_LISTED ENTRIES:_
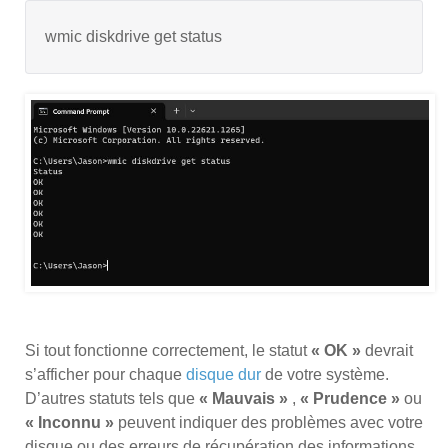
wmic diskdrive get status
Si tout fonctionne correctement, le statut
« OK »
devrait
s’afficher pour chaque
disque dur
de votre système.
D’autres statuts tels que
« Mauvais »
,
« Prudence »
ou
« Inconnu »
peuvent indiquer des problèmes avec votre
disque ou des erreurs de récupération des informations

_WHAT YOU SHOULD DO:_ Make an exact copy of every line from the one with "peuvent indiquer des problèmes avec votre" to the end of the data, with the first and last of those lines included.

_TASK ANSWER:_
peuvent indiquer des problèmes avec votre
disque ou des erreurs de récupération des informations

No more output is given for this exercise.